To avoid such problems, MOPED can force the runtime to back off into using the original software mechanism for message passing. The easiest way to accomplish this goal is to track the number of outstanding descriptors for each program. When MOPED must refuse a descriptor reservation, it sets a backoff bit for that program on all MOPEDs. Reservation requests check this backoff bit for the corresponding program and, if it is set, fail regardless of whether or not space is actually available in the table. Descriptor poll operations also check the backoff bit. When it is set, and the polled descriptor has not already been matched, the descriptor is immediately removed from the table. The runtime must then revert to the original software scheme. Revocation is necessary to avoid having matching descriptors split between MOPED and the software mechanism, in which case they can never be matched. Once all descriptors for the program have been removed from the table, either by revocation or completion of the message transmission, the count of outstanding descriptors for the program reaches zero and the backoff bit for the program is cleared. The backoff bit is visible to the program, and a software barrier is needed to synchronize process ranks before again using MOPED.

# 4.5. Coherence Protocol Optimizations

As we see in Section 6, the baseline MOPED design produces fairly good improvements in both performance and coherence traffic, but for maximal benefit, we must also extend the directory controller design.

We apply two optimizations towards this end: copy optimization for send buffer lines, and fill optimization for receive buffer lines. A send buffer line must merely be copied at some instant in time, thus making modifications to the current cache state is unnecessary, and is in fact often detrimental to performance. In particular, send buffers are often reused, and removing them from the sender's cache forces the cache to re-load them later before refilling them with data. The copy optimization thus enables MOPED to request the data for a cache line without obtaining any access rights to the line. If the line is held exclusively in a remote cache, it remains there in a modifiable (or modified) state. If the line is off the chip, it is brought in but not retained other than in the MOPED copy unit.

The second optimization applies to receive buffer lines. As MOPED fills such lines completely with new bits, there is no need to fetch the old data. Old copies of a line must still be invalidated, but none of the line's data need be forwarded to MOPED. Instead, a line filled with 0 bits is placed in the cache associated with the receiver's MOPED in a locally modified (dirty) state.

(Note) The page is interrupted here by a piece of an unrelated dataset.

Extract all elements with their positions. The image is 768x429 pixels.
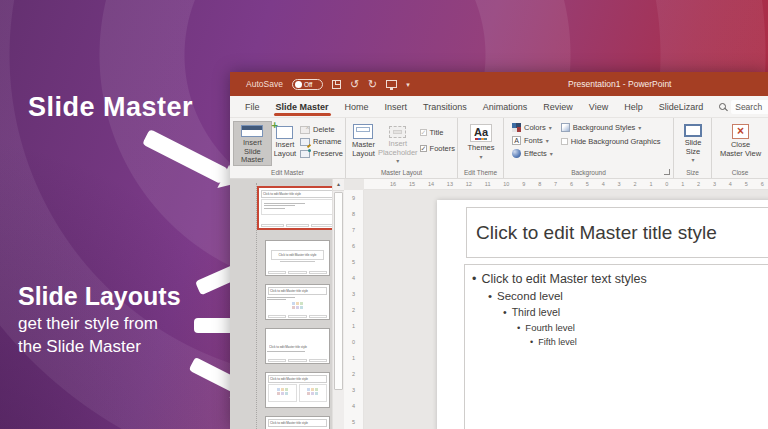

We now introduce the three configurations of MOPED that we use in the evaluations in the next section. The baseline design, BASEMOPED, extends the original MOESI cache controller implementation with support for MOPED requests, but does not change any of the original transitions. As a result, send buffer data is flushed from the caches when the receiving MOPED reads it. The two other designs both fix this problem by changing a single cache controller transition in order to retain a copy of the send buffer data in the sender's cache. Each of the remaining designs adds a new coherence message type and a few transition states to the directory controller to support MOPED more efficiently. The OPTCOPY design enables MOPED to obtain a copy of a send buffer line without changing the current state of the line, and the OPTCACHE design extends OPTCOPY to grant exclusive rights to receive buffer lines without first obtaining a copy of the current data (invalidations are still performed). Serialization of both new operations occurs at the owner or the directory.

#### 4.6. Hardware complexity

The MOPED design leverages existing hardware to limit added complexity. For example, copy operations execute using an extended coherence protocol and relying on the L2 cache controller to handle the bulk of the work. Address translation logic to walk page tables in memory can be extracted from the core design, with page faults handled by a core (as in the IBM cell [10]). Finding and executing matches uses find-first-bit and linear table walks. Merge logic requires only shifts.

Unmatched descriptors require roughly 24 B of storage, and a table of 64 suffices. The active match table need only be big enough to hold the number of matches that can execute in parallel. In our simulations, we allowed only a single match. The entry itself occupies about 70 B, and the associated copy unit occupies 71 B for each send/receive line (we used four of each). The total storage for these elements is just over 2 kB per MOPED, which is tiny compared to the L2 cache with which it is associated (or, for that matter, the L1 or branch predictor state in a high-end processor).

The overhead incurred for coherence state by MOPED is

| Table 1 | . Simula | ted Inf | frastructu | re |
|---------|----------|---------|------------|----|
|---------|----------|---------|------------|----|

| Infrastructure     | Description                           |
|--------------------|---------------------------------------|
| System             | Cache-coherent CMP                    |
| OS                 | Fedora5 (linux2.6.15)                 |
| S/W                | MPICH-2-1.2                           |
| Cores              | $16 \times$ Pentium 4, 1GHz           |
| L1 I/D Cache       | 32 kB, 4-way, 64-byte line size       |
| (Private)          | 1-processor-cycle latency             |
| L2 Cache (Private, | 16×512 kB, 8-way, 64-byte             |
| exclusive of L1s)  | line size, 10-processor-cycle latency |
| Coherence Protocol | Directory based MOESI                 |
| Main Memory        | 512 MB, 35-cycle latency              |
| Network Topology   | Hierarchical Switch, 500 MHz          |
| MOPED Parameter    | Description                           |
| Coherence Messages | 2 ops/cycle                           |
| Copy Unit          | 4 send + 4 receive lines              |

essentially negligible. The basic MOPED design adds two new events and a single transition state to the L2 cache controller. The new transition state handles requests for send buffer lines, which are not placed in the cache on arrival. Only a small number of cache lines can be in transition at any time; these are stored in miss status handling registers (MSHRs, or TBEs in the Ruby code). MOPED does not add new (non-transition) states for lines in the cache, and thus no additional storage is needed for the caches.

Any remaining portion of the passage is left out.